## DESCRIPTION OF THE TASK
For this task, output exactly the lines of the material below starting at the line with "Os invitamos a conocer y a" and ending at the line with "Rentabilität verringert haben, versuchen"; pictures are to be excluded.

======== GIVEN ENTRIES ========

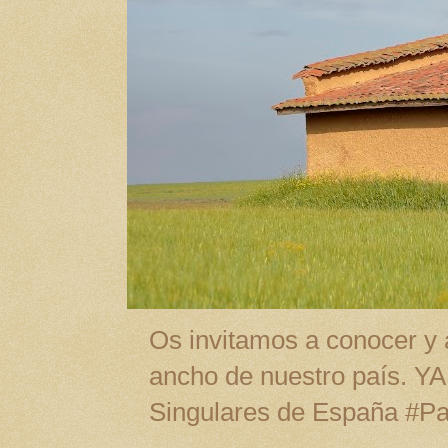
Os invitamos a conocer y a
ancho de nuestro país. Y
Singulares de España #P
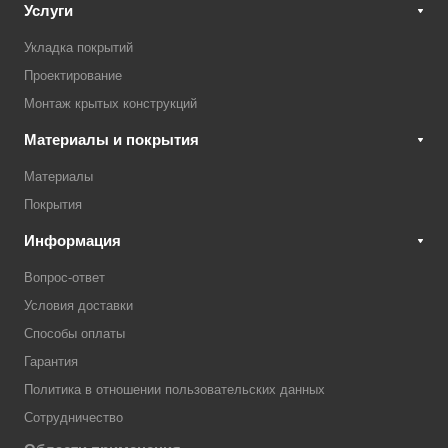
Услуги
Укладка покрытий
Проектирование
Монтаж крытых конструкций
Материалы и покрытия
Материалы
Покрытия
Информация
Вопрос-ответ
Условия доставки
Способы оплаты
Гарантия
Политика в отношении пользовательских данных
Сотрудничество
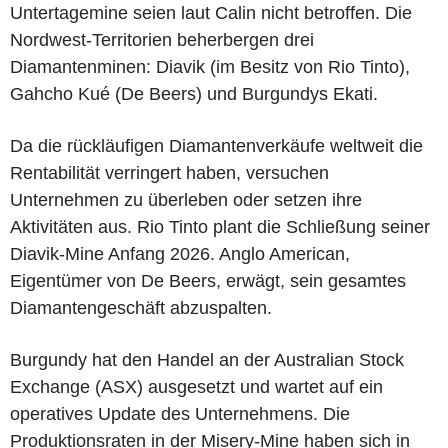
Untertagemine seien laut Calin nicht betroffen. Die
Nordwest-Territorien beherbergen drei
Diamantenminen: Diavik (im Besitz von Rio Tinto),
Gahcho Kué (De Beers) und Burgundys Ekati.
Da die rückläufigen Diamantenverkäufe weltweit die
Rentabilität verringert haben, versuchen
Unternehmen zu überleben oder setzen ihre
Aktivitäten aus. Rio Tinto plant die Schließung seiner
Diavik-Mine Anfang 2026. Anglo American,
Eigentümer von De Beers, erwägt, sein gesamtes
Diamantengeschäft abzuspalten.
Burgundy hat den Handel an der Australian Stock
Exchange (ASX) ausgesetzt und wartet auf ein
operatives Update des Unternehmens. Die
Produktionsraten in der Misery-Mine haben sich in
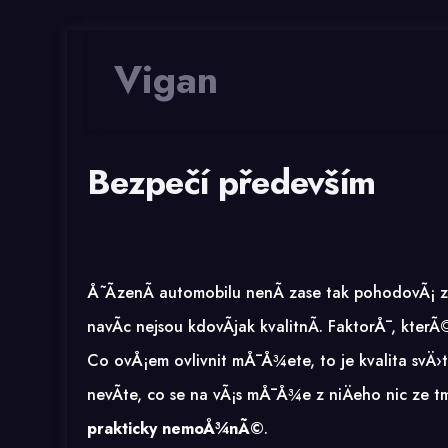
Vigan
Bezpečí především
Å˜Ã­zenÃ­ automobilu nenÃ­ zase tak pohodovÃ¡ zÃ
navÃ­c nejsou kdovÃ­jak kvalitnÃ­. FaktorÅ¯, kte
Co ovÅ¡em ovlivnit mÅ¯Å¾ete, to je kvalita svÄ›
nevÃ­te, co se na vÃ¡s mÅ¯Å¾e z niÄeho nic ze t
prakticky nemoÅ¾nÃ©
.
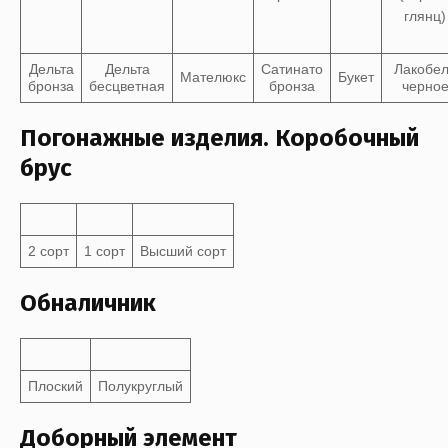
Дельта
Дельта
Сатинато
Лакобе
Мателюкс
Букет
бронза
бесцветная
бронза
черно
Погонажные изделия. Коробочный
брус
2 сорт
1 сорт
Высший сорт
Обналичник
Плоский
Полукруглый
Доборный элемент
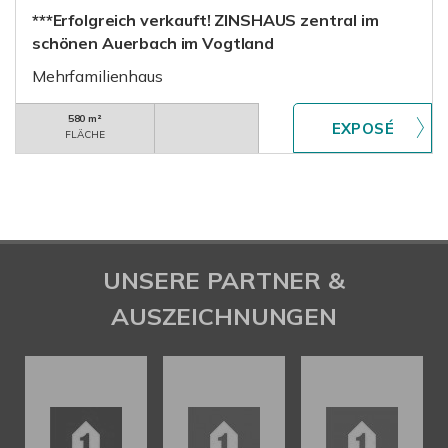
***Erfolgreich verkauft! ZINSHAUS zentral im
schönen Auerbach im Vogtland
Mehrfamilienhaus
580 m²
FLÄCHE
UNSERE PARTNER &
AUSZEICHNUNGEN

========
======== GIVEN ENTRIES ========

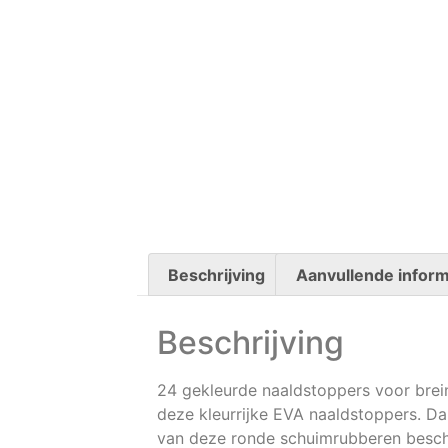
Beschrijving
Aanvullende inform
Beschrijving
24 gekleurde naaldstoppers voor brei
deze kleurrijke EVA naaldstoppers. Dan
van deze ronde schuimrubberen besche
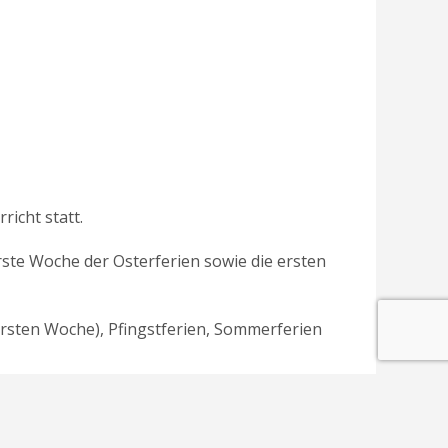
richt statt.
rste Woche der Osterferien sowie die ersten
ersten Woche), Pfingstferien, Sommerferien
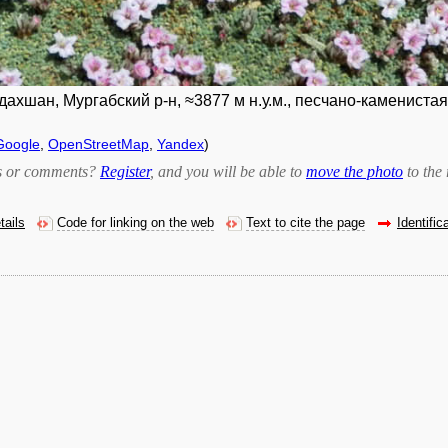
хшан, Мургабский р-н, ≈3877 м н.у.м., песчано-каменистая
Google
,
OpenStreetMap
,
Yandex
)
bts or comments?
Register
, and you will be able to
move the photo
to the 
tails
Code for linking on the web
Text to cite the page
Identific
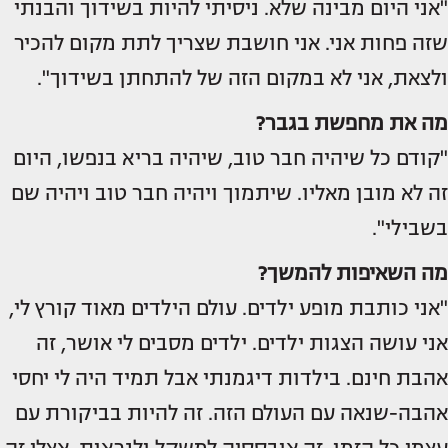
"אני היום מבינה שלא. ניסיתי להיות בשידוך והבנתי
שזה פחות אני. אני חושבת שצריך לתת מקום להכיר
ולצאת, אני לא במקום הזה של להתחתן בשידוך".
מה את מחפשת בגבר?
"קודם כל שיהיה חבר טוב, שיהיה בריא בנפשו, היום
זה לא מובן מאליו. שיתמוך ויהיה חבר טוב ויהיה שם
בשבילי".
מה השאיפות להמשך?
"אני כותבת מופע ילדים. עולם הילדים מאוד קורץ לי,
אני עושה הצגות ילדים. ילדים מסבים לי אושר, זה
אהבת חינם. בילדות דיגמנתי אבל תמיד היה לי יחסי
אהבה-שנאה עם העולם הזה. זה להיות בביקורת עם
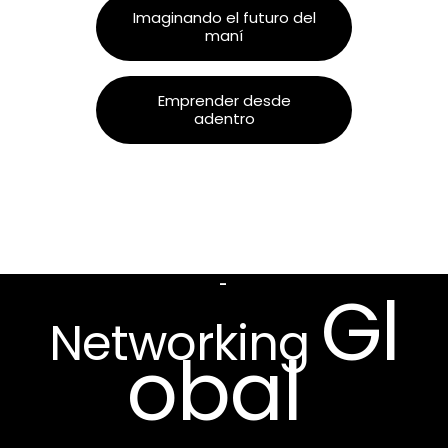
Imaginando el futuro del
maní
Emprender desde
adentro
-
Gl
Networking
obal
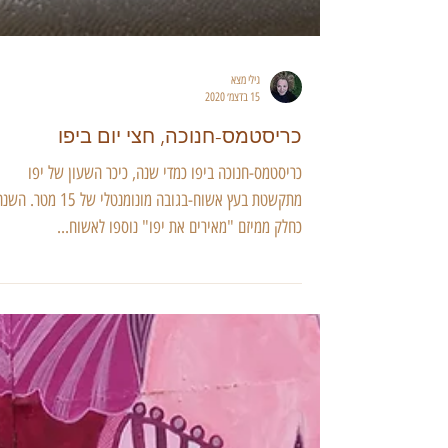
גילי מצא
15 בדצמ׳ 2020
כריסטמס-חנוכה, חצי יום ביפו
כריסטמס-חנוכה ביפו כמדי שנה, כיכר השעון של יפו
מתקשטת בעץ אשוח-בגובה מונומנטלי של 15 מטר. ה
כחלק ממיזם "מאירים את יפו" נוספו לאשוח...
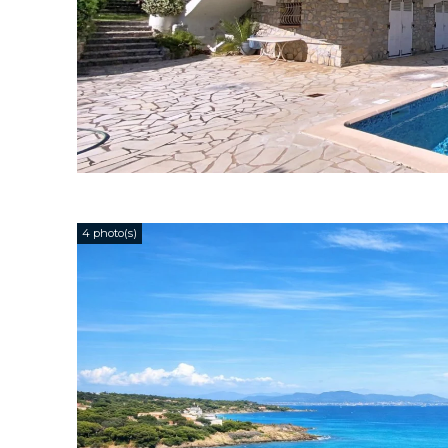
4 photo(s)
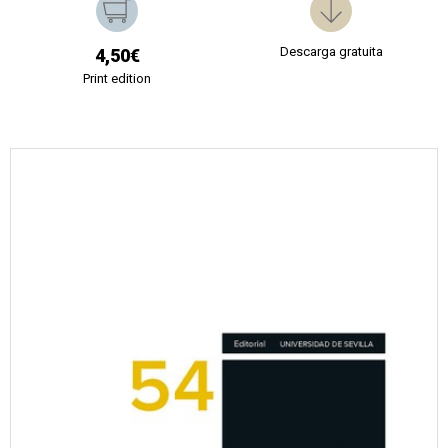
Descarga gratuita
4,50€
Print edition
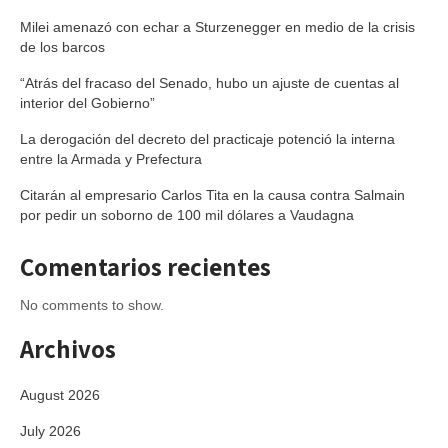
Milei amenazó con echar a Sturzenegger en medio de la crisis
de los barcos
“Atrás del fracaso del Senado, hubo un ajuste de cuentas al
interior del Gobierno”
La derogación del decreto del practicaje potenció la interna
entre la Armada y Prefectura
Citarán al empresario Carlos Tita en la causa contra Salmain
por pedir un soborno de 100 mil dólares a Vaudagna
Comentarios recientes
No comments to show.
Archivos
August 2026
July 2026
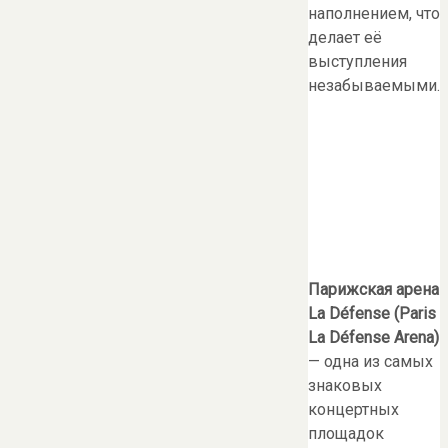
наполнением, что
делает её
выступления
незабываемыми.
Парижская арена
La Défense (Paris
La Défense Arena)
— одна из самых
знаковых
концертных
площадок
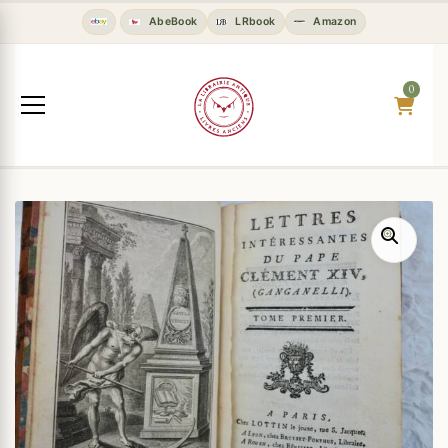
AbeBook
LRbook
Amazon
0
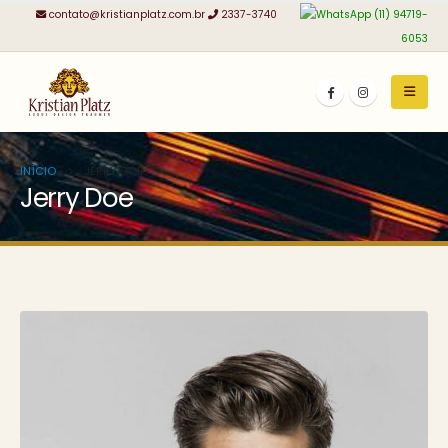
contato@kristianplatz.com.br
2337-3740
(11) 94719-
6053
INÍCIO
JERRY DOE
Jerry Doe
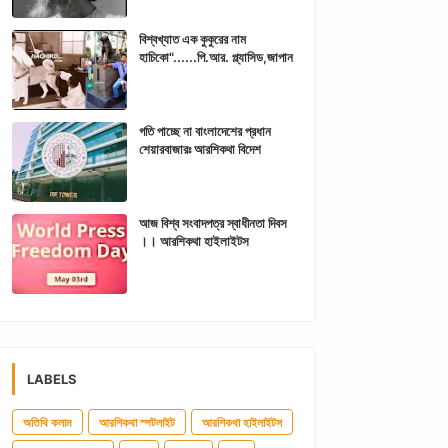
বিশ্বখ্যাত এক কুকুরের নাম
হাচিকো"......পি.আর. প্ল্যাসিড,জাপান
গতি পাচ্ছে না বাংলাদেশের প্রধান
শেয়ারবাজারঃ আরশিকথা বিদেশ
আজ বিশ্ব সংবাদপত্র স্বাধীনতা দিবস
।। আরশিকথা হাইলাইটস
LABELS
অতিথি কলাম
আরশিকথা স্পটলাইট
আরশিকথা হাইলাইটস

========

## YOUR SOLUTION
Os invitamos a conocer y a
ancho de nuestro país. Y
Singulares de España #P
Услуги
Укладка покрытий
Проектирование
Монтаж крытых конструкций
Материалы и покрытия
Материалы
Покрытия
Информация
Вопрос-ответ
Условия доставки
Способы оплаты
Гарантия
Политика в отношении пользовательских данных
Сотрудничество
Untertagemine seien laut Calin nicht betroffen. Die
Nordwest-Territorien beherbergen drei
Diamantenminen: Diavik (im Besitz von Rio Tinto),
Gahcho Kué (De Beers) und Burgundys Ekati.
Da die rückläufigen Diamantenverkäufe weltweit die
Rentabilität verringert haben, versuchen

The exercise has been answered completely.